President Trump’s tweet on Friday that he had “a very good talk” with China’s President Xi Jinping concerning the trade deal contributed to the rally, along with better than anticipated consumer spending data, which showed that the main engine of the US economy remains in a healthy state.
The 2-year/10-year US Treasury yield curve has steepened the most since November 2018, indicating that investors are much more optimistic than they were several months ago.
The positive news continued to flow on Monday with China’s finance ministry announcing that it will lower tariffs on more than 850 products, starting on January 1.
Historically, equities in the US climb in the final five trading days of the year in addition to the first two trading days of the new year, in what is termed a “Santa Rally”. Whether Santa will be generous enough this year remains to be seen.
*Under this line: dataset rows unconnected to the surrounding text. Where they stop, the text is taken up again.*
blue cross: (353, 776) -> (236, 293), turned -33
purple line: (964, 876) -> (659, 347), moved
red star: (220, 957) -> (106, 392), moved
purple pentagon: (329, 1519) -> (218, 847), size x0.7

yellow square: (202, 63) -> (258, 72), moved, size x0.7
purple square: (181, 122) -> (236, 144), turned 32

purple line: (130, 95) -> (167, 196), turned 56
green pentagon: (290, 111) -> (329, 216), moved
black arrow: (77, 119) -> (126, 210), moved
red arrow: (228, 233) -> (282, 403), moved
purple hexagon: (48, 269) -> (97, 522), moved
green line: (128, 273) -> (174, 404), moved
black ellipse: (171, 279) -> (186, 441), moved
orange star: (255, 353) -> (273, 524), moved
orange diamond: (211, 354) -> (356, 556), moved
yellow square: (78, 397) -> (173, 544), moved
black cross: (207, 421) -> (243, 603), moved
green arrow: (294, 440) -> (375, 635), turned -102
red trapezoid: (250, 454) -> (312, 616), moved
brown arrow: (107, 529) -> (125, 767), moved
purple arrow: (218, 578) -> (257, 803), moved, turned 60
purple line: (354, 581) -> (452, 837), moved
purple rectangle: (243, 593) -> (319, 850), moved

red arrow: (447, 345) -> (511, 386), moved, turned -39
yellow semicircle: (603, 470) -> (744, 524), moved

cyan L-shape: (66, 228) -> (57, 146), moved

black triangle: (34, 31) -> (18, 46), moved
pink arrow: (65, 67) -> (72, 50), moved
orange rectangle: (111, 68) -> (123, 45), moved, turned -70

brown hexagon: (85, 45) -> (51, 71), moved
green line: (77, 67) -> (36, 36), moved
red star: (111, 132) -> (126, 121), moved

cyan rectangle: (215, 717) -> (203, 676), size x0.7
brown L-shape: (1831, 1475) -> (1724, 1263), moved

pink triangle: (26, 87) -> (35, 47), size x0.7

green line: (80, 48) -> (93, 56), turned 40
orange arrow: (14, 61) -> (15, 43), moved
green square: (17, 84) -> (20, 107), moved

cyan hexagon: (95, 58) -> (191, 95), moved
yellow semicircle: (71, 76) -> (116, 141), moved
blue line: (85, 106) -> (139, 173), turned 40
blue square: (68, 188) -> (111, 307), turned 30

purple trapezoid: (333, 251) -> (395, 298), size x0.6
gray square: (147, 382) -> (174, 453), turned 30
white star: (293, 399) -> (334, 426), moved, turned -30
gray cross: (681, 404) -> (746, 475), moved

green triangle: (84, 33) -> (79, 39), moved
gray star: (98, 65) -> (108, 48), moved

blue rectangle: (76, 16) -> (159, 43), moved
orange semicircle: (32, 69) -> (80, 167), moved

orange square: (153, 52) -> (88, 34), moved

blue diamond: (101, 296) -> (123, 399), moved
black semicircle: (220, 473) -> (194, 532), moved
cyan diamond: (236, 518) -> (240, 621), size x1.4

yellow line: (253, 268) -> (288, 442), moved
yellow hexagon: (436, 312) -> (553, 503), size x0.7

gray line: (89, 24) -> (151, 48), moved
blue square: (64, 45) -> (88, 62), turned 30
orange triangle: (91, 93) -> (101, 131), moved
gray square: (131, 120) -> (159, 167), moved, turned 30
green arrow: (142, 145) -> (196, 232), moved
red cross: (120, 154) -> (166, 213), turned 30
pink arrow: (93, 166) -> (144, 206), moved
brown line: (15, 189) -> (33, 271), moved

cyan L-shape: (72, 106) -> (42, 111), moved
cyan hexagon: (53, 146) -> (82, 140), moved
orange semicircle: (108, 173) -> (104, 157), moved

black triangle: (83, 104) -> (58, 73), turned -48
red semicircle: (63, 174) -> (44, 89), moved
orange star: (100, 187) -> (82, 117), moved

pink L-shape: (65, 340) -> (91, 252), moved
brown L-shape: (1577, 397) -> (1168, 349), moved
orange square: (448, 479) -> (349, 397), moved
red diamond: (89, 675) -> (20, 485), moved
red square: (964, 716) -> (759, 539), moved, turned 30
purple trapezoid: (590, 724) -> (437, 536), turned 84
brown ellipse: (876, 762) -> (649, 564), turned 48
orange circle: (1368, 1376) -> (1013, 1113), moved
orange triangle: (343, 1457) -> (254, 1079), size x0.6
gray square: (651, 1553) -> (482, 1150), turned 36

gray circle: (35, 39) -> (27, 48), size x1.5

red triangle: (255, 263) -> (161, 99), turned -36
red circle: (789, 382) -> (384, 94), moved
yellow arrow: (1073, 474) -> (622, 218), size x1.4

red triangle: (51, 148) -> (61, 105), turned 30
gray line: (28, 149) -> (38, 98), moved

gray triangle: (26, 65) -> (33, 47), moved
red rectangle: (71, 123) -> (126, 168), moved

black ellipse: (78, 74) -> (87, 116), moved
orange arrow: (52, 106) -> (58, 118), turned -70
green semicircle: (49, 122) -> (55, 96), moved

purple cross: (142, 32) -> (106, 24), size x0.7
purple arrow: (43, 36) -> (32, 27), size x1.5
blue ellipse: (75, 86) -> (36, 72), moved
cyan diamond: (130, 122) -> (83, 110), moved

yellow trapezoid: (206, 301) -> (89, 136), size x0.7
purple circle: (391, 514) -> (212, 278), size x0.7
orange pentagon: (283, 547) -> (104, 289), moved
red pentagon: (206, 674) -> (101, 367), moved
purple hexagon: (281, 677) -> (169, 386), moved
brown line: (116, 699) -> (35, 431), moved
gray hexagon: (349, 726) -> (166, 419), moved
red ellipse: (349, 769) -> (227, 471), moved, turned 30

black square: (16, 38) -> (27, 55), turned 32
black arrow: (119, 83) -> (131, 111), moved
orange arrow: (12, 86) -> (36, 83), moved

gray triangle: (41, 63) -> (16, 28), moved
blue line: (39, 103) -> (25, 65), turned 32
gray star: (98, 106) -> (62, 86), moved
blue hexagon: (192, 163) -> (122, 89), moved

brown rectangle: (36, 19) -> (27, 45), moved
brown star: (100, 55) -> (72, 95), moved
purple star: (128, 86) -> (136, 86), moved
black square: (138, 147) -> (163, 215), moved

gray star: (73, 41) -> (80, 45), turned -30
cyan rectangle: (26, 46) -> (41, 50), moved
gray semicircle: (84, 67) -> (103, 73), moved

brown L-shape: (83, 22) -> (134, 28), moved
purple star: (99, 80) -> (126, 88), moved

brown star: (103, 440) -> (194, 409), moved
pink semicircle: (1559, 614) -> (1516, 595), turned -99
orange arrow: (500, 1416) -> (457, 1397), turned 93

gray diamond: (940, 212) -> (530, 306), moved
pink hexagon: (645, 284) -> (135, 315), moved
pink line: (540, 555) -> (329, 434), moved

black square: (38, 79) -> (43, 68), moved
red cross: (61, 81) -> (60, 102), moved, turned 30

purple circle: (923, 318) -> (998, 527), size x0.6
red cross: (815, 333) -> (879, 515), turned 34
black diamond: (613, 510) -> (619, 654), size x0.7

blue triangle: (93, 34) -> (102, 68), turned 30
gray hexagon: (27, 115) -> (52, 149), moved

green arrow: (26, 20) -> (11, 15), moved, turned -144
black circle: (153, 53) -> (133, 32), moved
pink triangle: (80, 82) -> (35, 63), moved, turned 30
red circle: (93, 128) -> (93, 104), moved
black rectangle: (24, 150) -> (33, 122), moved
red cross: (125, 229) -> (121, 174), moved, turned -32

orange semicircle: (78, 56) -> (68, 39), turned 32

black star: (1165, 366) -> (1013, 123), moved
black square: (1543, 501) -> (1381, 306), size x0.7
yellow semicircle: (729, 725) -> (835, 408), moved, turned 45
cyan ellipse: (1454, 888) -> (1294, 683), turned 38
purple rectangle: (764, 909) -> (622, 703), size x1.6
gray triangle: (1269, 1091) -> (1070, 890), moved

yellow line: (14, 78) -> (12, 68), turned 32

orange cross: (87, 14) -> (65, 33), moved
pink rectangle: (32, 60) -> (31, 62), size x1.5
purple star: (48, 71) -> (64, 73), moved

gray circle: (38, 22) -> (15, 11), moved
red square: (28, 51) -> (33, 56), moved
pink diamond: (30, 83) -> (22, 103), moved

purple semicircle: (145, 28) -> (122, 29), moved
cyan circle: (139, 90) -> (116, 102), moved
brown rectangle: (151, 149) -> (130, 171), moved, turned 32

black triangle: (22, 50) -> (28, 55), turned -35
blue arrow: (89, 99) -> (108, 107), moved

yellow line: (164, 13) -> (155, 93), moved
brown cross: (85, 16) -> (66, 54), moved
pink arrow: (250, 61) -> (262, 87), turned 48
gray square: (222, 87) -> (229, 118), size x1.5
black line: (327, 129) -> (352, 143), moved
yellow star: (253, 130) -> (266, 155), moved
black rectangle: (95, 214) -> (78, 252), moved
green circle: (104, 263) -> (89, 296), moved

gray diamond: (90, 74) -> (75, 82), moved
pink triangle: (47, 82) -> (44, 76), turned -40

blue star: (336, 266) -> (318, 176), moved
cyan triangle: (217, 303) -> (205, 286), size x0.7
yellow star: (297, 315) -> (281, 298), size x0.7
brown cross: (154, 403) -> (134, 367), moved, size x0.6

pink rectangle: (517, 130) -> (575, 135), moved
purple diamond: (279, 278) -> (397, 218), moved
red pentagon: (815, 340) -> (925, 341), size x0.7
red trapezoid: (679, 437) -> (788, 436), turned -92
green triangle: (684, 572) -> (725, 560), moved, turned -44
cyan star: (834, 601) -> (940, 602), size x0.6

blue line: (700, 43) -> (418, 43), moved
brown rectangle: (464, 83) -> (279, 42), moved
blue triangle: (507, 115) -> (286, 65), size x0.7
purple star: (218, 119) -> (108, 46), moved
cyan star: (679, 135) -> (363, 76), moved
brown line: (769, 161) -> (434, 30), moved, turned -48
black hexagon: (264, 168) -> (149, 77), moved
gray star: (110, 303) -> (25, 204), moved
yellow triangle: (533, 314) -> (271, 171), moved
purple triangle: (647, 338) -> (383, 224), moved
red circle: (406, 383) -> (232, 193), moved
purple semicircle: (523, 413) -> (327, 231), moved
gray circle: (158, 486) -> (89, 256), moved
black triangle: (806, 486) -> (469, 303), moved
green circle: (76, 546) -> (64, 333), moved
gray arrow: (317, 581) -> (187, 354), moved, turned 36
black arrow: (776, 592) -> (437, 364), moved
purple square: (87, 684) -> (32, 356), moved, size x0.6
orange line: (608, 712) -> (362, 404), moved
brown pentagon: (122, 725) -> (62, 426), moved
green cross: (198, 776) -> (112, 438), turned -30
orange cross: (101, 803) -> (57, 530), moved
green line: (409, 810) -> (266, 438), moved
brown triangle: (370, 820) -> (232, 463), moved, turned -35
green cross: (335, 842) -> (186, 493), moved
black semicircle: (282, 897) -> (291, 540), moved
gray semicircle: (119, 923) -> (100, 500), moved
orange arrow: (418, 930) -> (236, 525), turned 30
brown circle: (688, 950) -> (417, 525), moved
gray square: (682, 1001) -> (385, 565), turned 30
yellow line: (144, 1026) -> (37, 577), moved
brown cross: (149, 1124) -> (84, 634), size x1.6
However, investors have had a phenomenal 2019 so far with the S&P 500 gaining 28.5% in what will be one of the best years in decades.
In currency markets, the Dollar retreated slightly against its major peers, but currencies overall are trading in very tight ranges.
Nevertheless, traders need to be aware that low liquidity doesn’t prevent markets from shocks. For example, on January 3 this year, USDJPY plummeted almost 400 pips after Apple slashed its first-quarter guidance. When liquidity is thin, shock news can see highly volatile market moves.
This week, the data flow will slow, with only US personal consumption expenditure due on Friday expected to cause some volatility, if we get any surprises in the reading.